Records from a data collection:

Segment Open

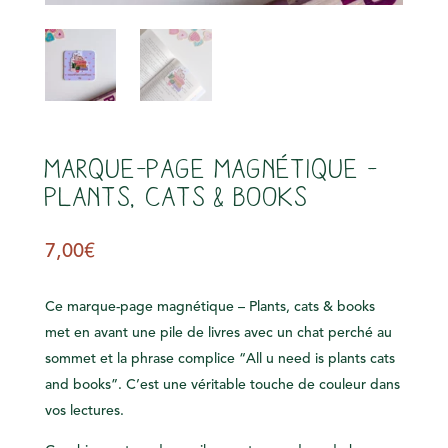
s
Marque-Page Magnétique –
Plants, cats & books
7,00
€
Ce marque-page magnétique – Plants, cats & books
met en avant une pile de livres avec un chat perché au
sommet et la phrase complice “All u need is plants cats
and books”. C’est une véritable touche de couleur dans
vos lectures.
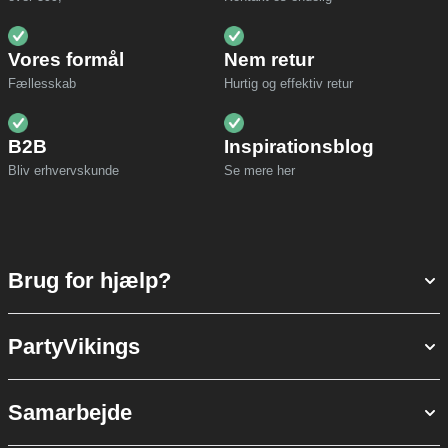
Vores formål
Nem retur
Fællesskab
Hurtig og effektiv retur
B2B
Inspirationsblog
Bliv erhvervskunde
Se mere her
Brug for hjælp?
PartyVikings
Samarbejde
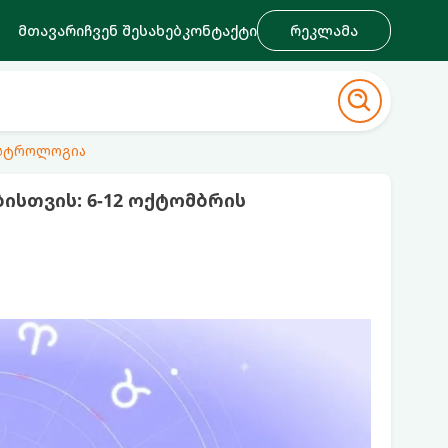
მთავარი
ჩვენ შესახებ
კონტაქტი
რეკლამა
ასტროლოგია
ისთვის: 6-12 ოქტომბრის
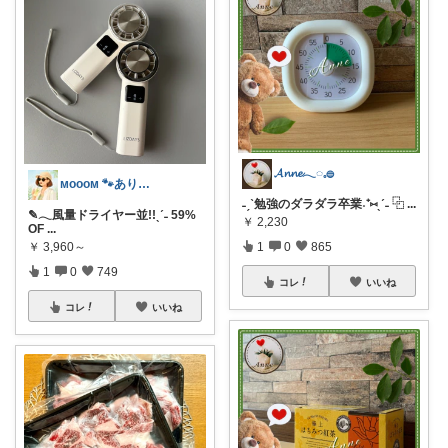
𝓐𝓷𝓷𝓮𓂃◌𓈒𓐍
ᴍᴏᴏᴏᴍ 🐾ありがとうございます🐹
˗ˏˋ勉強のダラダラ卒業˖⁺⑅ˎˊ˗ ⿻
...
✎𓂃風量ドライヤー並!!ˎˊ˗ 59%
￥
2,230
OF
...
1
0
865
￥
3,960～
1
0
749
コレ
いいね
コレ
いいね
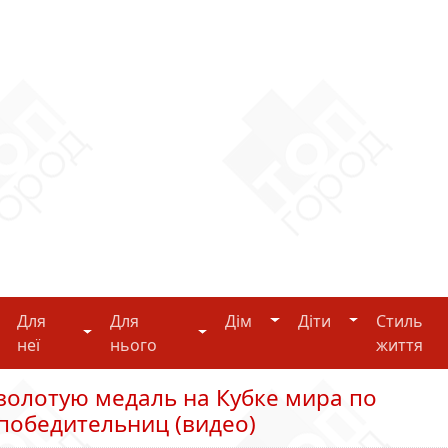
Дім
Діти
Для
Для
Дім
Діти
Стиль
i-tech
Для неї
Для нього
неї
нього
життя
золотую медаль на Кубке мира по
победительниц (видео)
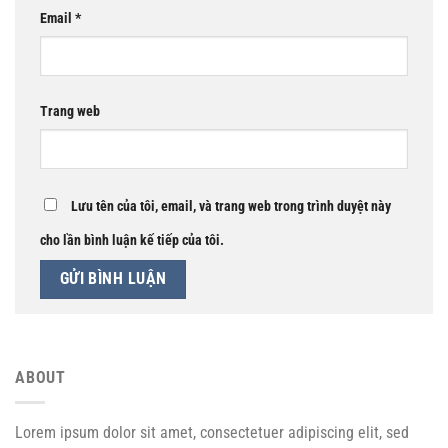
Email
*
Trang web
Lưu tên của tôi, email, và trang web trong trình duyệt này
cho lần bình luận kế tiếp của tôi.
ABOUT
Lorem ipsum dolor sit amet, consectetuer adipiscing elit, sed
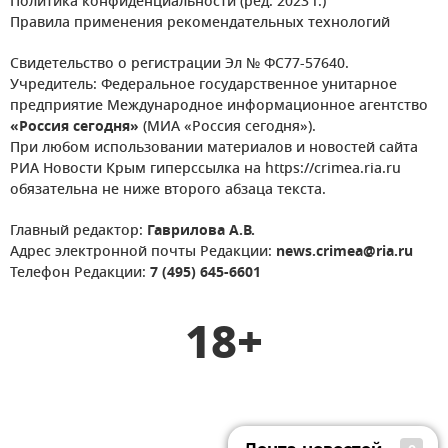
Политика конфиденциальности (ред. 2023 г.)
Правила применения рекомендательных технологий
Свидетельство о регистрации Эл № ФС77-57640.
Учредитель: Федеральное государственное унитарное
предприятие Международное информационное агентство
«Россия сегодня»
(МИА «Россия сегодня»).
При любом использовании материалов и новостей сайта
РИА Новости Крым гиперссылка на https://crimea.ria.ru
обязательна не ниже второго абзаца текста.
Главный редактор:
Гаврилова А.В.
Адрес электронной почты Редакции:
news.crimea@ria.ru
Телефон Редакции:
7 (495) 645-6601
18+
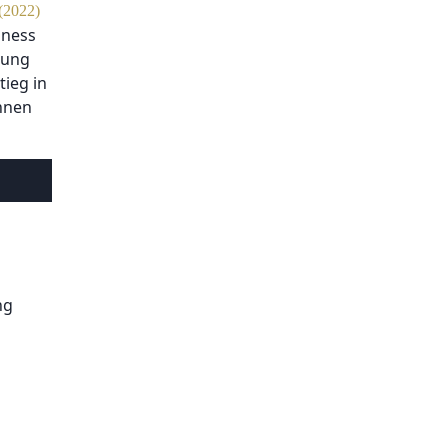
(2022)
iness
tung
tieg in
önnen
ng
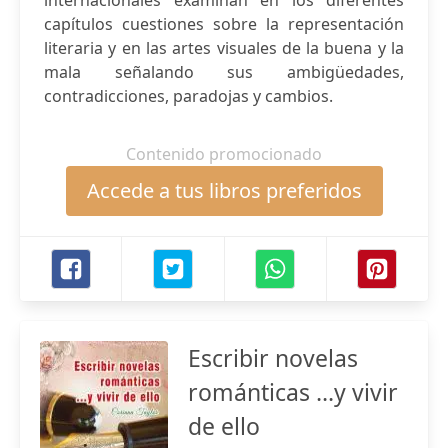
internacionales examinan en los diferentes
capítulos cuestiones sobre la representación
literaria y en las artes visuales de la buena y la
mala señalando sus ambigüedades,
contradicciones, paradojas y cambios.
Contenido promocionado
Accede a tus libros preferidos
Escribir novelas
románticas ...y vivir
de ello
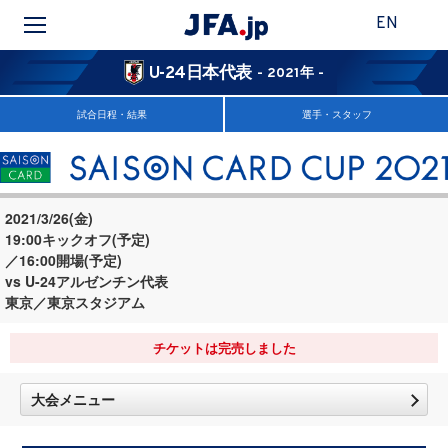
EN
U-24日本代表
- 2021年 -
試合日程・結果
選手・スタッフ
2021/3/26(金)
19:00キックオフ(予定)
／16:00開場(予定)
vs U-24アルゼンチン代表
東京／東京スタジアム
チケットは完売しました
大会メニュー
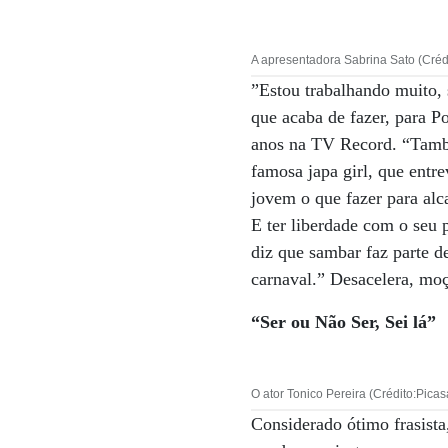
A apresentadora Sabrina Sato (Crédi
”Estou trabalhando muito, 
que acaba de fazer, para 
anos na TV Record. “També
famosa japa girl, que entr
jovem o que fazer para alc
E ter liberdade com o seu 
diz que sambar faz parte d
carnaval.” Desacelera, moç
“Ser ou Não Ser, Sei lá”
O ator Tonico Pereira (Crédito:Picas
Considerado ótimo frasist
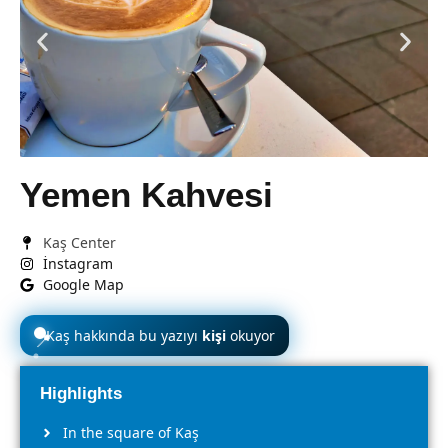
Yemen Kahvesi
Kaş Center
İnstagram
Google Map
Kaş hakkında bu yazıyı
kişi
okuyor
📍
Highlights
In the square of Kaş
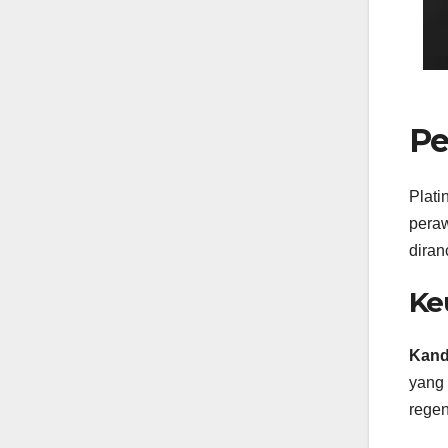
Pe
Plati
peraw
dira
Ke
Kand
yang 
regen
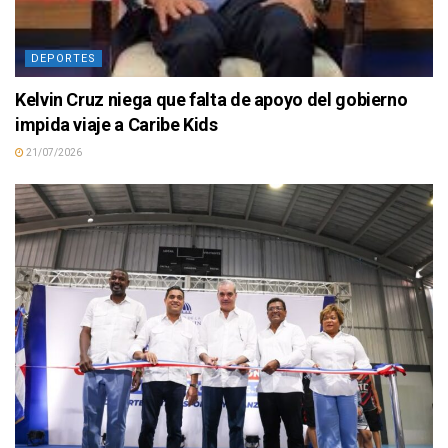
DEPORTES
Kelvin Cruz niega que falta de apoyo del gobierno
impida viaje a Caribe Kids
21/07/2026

Segment Closed

Problem statement: A verbatim copy of every record is required, with all pictures excluded.

Answer for this exercise:
s
Marque-Page Magnétique –
Plants, cats & books
7,00
€
Ce marque-page magnétique – Plants, cats & books
met en avant une pile de livres avec un chat perché au
sommet et la phrase complice “All u need is plants cats
and books”. C’est une véritable touche de couleur dans
vos lectures.
Vores formål
Nem retur
Fællesskab
Hurtig og effektiv retur
B2B
Inspirationsblog
Bliv erhvervskunde
Se mere her
Brug for hjælp?
PartyVikings
Samarbejde
მთავარი
ჩვენ შესახებ
კონტაქტი
რეკლამა
ასტროლოგია
ისთვის: 6-12 ოქტომბრის
𝓐𝓷𝓷𝓮𓂃◌𓈒𓐍
ᴍᴏᴏᴏᴍ 🐾ありがとうございます🐹
˗ˏˋ勉強のダラダラ卒業˖⁺⑅ˎˊ˗ ⿻
...
✎𓂃風量ドライヤー並!!ˎˊ˗ 59%
￥
2,230
OF
...
1
0
865
￥
3,960～
1
0
749
コレ
いいね
コレ
いいね
Дім
Діти
Для
Для
Дім
Діти
Стиль
i-tech
Для неї
Для нього
неї
нього
життя
золотую медаль на Кубке мира по
победительниц (видео)
Email
*
Trang web
Lưu tên của tôi, email, và trang web trong trình duyệt này
cho lần bình luận kế tiếp của tôi.
ABOUT
Lorem ipsum dolor sit amet, consectetuer adipiscing elit, sed
Политика конфиденциальности (ред. 2023 г.)
Правила применения рекомендательных технологий
Свидетельство о регистрации Эл № ФС77-57640.
Учредитель: Федеральное государственное унитарное
предприятие Международное информационное агентство
«Россия сегодня»
(МИА «Россия сегодня»).
При любом использовании материалов и новостей сайта
РИА Новости Крым гиперссылка на https://crimea.ria.ru
обязательна не ниже второго абзаца текста.
Главный редактор:
Гаврилова А.В.
Адрес электронной почты Редакции:
news.crimea@ria.ru
Телефон Редакции:
7 (495) 645-6601
18+
(2022)
iness
tung
tieg in
önnen
ng
internacionales examinan en los diferentes
capítulos cuestiones sobre la representación
literaria y en las artes visuales de la buena y la
mala señalando sus ambigüedades,
contradicciones, paradojas y cambios.
Contenido promocionado
Accede a tus libros preferidos
Escribir novelas
románticas ...y vivir
de ello
EN
U-24日本代表
- 2021年 -
試合日程・結果
選手・スタッフ
2021/3/26(金)
19:00キックオフ(予定)
／16:00開場(予定)
vs U-24アルゼンチン代表
東京／東京スタジアム
チケットは完売しました
大会メニュー
A apresentadora Sabrina Sato (Crédi
”Estou trabalhando muito, 
que acaba de fazer, para 
anos na TV Record. “També
famosa japa girl, que entr
jovem o que fazer para alc
E ter liberdade com o seu 
diz que sambar faz parte d
carnaval.” Desacelera, moç
“Ser ou Não Ser, Sei lá”
O ator Tonico Pereira (Crédito:Picas
Considerado ótimo frasist
Yemen Kahvesi
Kaş Center
İnstagram
Google Map
Kaş hakkında bu yazıyı
kişi
okuyor
📍
Highlights
In the square of Kaş
Pe
Plati
peraw
dira
Ke
Kand
yang 
regen
DEPORTES
Kelvin Cruz niega que falta de apoyo del gobierno
impida viaje a Caribe Kids
21/07/2026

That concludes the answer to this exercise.